Филипп с восторгом ухватился за удобный предлог. Он задумал наказать Афины, и наказать так, чтобы навсегда отбить у греков охоту распускать языки. И вот македонцы огнем и мечом опустошили Аттику и подступили к самим Афинам. Афиняне горько раскаялись в своей самонадеятельности, ведь «от былого величия у них не осталось ничего, кроме заносчивости» (Liv. XXXI, 14, 6). И вдруг им пришла нежданная помощь. В их гавань вошли корабли Пергама и родосцев, следовавшие из Карии за Филиппом. Восторгу афинян не было предела. Они устроили Атталу великолепный, чисто греческий прием. Все греки славились совершенно особенным, виртуозным искусством лести. Но афиняне, самые даровитые и артистичные из всех, далеко превосходили остальных соотечественников. Весь народ с женами и детьми высыпал встречать царя. Все храмы были открыты. Все алтари были украшены цветами, на каждом жертвеннике лежало животное, и царя просили его заколоть. Аттала буквально засыпали почестями: его именем назвали одну из фил; мало того, его причислили даже к родоначальникам афинского народа! От восхода до заката солнца лучшие ораторы произносили в его честь восторженные речи. Родосцев также ласкали на все лады (XVI, 25–26).

Словом, речам и празднествам не было конца. Все эти речи ударили афинянам в голову, как неразбавленное вино. Вне себя от восторга они дали согласие вступить в антимакедонскую коалицию и сами объявили войну Филиппу. На них снова двинулись македонцы. Они были уже возле Платоновой академии. Афиняне воображали, конечно, что сейчас же к ним придут на помощь союзники — родосцы и Аттал, которых они только что носили на руках. Увы! Рассчитали они без хозяина. Родосцы преспокойно уплыли домой, Аттал же сидел на Эгине, соседнем островке, но не трогался с места. Афиняне были в ужасе. Они слали гонцов к Атталу, к родосцам, к этолянам, даже на Крит и в Египет. Напрасно. Никто не откликался на их отчаянные призывы (Polyb. XVI, 25–28; Liv. XXXI, 15–16; Paus. I, 36, 5).

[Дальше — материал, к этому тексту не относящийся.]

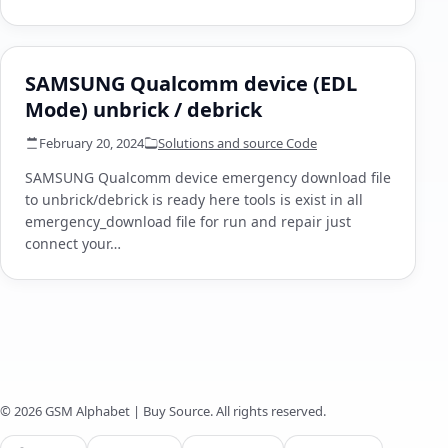
SAMSUNG Qualcomm device (EDL
Mode) unbrick / debrick
February 20, 2024
Solutions and source Code
SAMSUNG Qualcomm device emergency download file
to unbrick/debrick is ready here tools is exist in all
emergency_download file for run and repair just
connect your…
© 2026 GSM Alphabet | Buy Source. All rights reserved.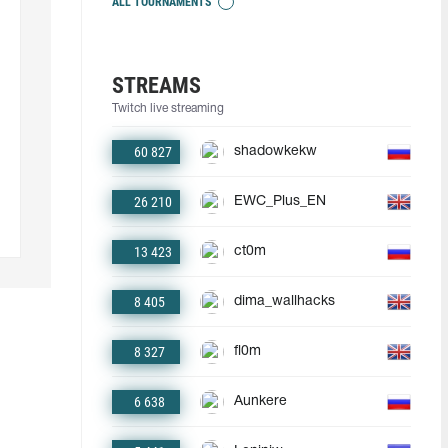
ALL TOURNAMENTS
STREAMS
Twitch live streaming
60 827
shadowkekw
26 210
EWC_Plus_EN
13 423
ct0m
8 405
dima_wallhacks
8 327
fl0m
6 638
Aunkere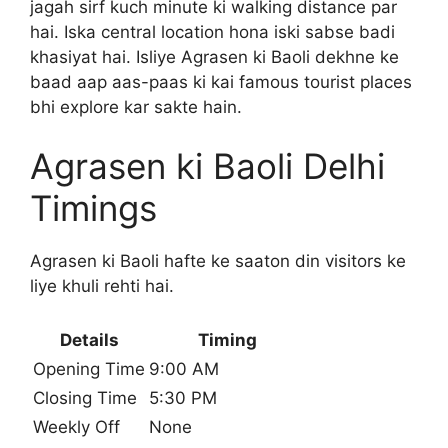
jagah sirf kuch minute ki walking distance par
hai. Iska central location hona iski sabse badi
khasiyat hai. Isliye Agrasen ki Baoli dekhne ke
baad aap aas-paas ki kai famous tourist places
bhi explore kar sakte hain.
Agrasen ki Baoli Delhi
Timings
Agrasen ki Baoli hafte ke saaton din visitors ke
liye khuli rehti hai.
Details
Timing
Opening Time
9:00 AM
Closing Time
5:30 PM
Weekly Off
None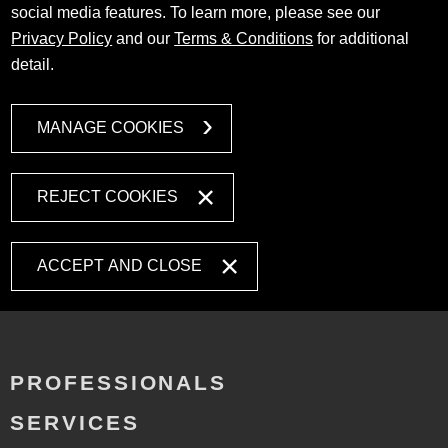
social media features. To learn more, please see our
Privacy Policy
and our
Terms & Conditions
for additional
detail.
MANAGE COOKIES
REJECT COOKIES
ACCEPT AND CLOSE
PROFESSIONALS
SERVICES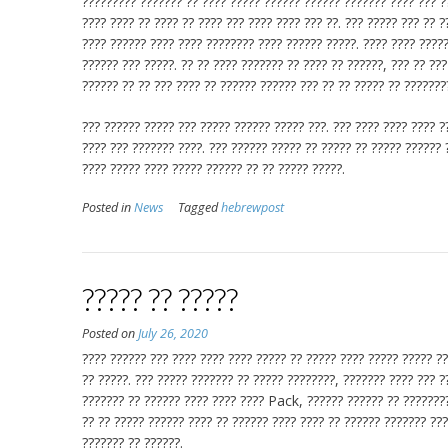
????????? ??????? ?? ???? ????? ?????? ?????? ??????? ???? ??? ??
???? ???? ?? ???? ?? ???? ??? ???? ???? ??? ??. ??? ????? ??? ?? 
???? ?????? ???? ???? ???????? ???? ?????? ?????. ???? ???? ????
?????? ??? ?????. ?? ?? ???? ??????? ?? ???? ?? ??????, ??? ?? ??
?????? ?? ?? ??? ???? ?? ?????? ?????? ??? ?? ?? ????? ?? ???????
??? ?????? ????? ??? ????? ?????? ????? ???. ??? ???? ???? ???? ?
???? ??? ??????? ????. ??? ?????? ????? ?? ????? ?? ????? ?????? 
???? ????? ???? ????? ?????? ?? ?? ????? ?????.
Posted in
News
Tagged
hebrewpost
????? ?? ?????
Posted on
July 26, 2020
???? ?????? ??? ???? ???? ???? ????? ?? ????? ???? ????? ????? ?
?? ?????. ??? ????? ??????? ?? ????? ????????, ??????? ???? ??? ?
??????? ?? ?????? ???? ???? ???? Pack, ?????? ?????? ?? ????????
?? ?? ????? ?????? ???? ?? ?????? ???? ???? ?? ?????? ??????? ???
??????? ?? ??????.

Филипп видел робость союзников. Он решил, что час его настал. Наконец-то судьба дала ему осуществить свою мечту. Он стремительно двинулся к Геллеспонту, к вожделенным проливам. Теперь не было силы, которая могла бы его остановить. Сейчас он должен был стать хозяином морей. Геллеспонт — узкий пролив, который отделяет Европу от Азии. По берегам его располагалось множество эллинских городов. Большинство из них номинально считалось вассалами Египта. На них-то и напал македонский царь. Один за другим с необычайной быстротой он захватил Маронею, Энос, Херсонес, Каллиполь и другие более мелкие города (Liv. XXXI, 16, 4–6). Есть в Геллеспонте место, где оба берега так близко подходят друг к другу, что образуют как бы узкие ворота. Именно в этом месте Ксеркс некогда перекинул мост из Азии в Европу и, по выражению Эсхила, перепряг море Геллы. На европейском берегу стоял город Сестос, на азиатском — Абидос. Расстояние между ними было не более двух стадий (ок. 370 м), но течение в проливе стремительное (XVI, 29, 9). Красивая легенда рассказывала о юных любовниках — абидосском юноше Леандре и девушке Геро из Сестоса. Они полюбили друг друга, но их разделяло море. И вот каждую ночь Геро зажигала маяк на башне, и каждую ночь Леандр отважно переплывал море. Но в одну бурную ночь ветер задул факел, и Леандр утонул.